**Transcribed page contents**
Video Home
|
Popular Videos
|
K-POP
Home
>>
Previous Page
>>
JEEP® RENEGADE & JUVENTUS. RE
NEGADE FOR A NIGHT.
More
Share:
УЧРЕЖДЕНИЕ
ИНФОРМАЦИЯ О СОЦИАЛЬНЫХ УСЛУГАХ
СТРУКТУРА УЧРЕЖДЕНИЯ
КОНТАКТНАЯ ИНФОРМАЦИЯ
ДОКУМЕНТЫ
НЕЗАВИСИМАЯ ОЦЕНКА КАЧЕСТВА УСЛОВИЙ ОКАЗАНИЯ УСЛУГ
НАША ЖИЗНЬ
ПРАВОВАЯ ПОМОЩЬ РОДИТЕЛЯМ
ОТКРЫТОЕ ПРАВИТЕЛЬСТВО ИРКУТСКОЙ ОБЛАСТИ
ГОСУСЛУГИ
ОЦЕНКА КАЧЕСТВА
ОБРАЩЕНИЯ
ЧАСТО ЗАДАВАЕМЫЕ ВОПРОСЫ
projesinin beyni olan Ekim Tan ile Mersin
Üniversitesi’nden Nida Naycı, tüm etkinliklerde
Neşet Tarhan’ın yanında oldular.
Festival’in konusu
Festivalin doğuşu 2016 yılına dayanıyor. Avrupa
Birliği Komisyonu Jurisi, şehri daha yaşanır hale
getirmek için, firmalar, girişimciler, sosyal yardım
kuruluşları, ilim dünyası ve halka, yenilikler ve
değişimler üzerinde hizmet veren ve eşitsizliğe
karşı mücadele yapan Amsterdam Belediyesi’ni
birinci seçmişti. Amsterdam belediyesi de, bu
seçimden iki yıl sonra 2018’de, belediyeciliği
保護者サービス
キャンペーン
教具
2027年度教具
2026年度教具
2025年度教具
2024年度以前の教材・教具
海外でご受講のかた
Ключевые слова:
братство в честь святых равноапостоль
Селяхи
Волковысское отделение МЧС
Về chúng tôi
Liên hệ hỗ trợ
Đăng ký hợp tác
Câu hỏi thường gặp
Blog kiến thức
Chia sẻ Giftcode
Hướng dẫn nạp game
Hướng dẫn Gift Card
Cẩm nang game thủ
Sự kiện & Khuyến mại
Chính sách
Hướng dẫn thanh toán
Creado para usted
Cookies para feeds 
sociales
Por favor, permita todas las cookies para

**Your goal**
Taking care to match every character, output all of the entries above.

**Answer to the exercise**
Video Home
|
Popular Videos
|
K-POP
Home
>>
Previous Page
>>
JEEP® RENEGADE & JUVENTUS. RE
NEGADE FOR A NIGHT.
More
Share:
УЧРЕЖДЕНИЕ
ИНФОРМАЦИЯ О СОЦИАЛЬНЫХ УСЛУГАХ
СТРУКТУРА УЧРЕЖДЕНИЯ
КОНТАКТНАЯ ИНФОРМАЦИЯ
ДОКУМЕНТЫ
НЕЗАВИСИМАЯ ОЦЕНКА КАЧЕСТВА УСЛОВИЙ ОКАЗАНИЯ УСЛУГ
НАША ЖИЗНЬ
ПРАВОВАЯ ПОМОЩЬ РОДИТЕЛЯМ
ОТКРЫТОЕ ПРАВИТЕЛЬСТВО ИРКУТСКОЙ ОБЛАСТИ
ГОСУСЛУГИ
ОЦЕНКА КАЧЕСТВА
ОБРАЩЕНИЯ
ЧАСТО ЗАДАВАЕМЫЕ ВОПРОСЫ
projesinin beyni olan Ekim Tan ile Mersin
Üniversitesi’nden Nida Naycı, tüm etkinliklerde
Neşet Tarhan’ın yanında oldular.
Festival’in konusu
Festivalin doğuşu 2016 yılına dayanıyor. Avrupa
Birliği Komisyonu Jurisi, şehri daha yaşanır hale
getirmek için, firmalar, girişimciler, sosyal yardım
kuruluşları, ilim dünyası ve halka, yenilikler ve
değişimler üzerinde hizmet veren ve eşitsizliğe
karşı mücadele yapan Amsterdam Belediyesi’ni
birinci seçmişti. Amsterdam belediyesi de, bu
seçimden iki yıl sonra 2018’de, belediyeciliği
保護者サービス
キャンペーン
教具
2027年度教具
2026年度教具
2025年度教具
2024年度以前の教材・教具
海外でご受講のかた
Ключевые слова:
братство в честь святых равноапостоль
Селяхи
Волковысское отделение МЧС
Về chúng tôi
Liên hệ hỗ trợ
Đăng ký hợp tác
Câu hỏi thường gặp
Blog kiến thức
Chia sẻ Giftcode
Hướng dẫn nạp game
Hướng dẫn Gift Card
Cẩm nang game thủ
Sự kiện & Khuyến mại
Chính sách
Hướng dẫn thanh toán
Creado para usted
Cookies para feeds 
sociales
Por favor, permita todas las cookies para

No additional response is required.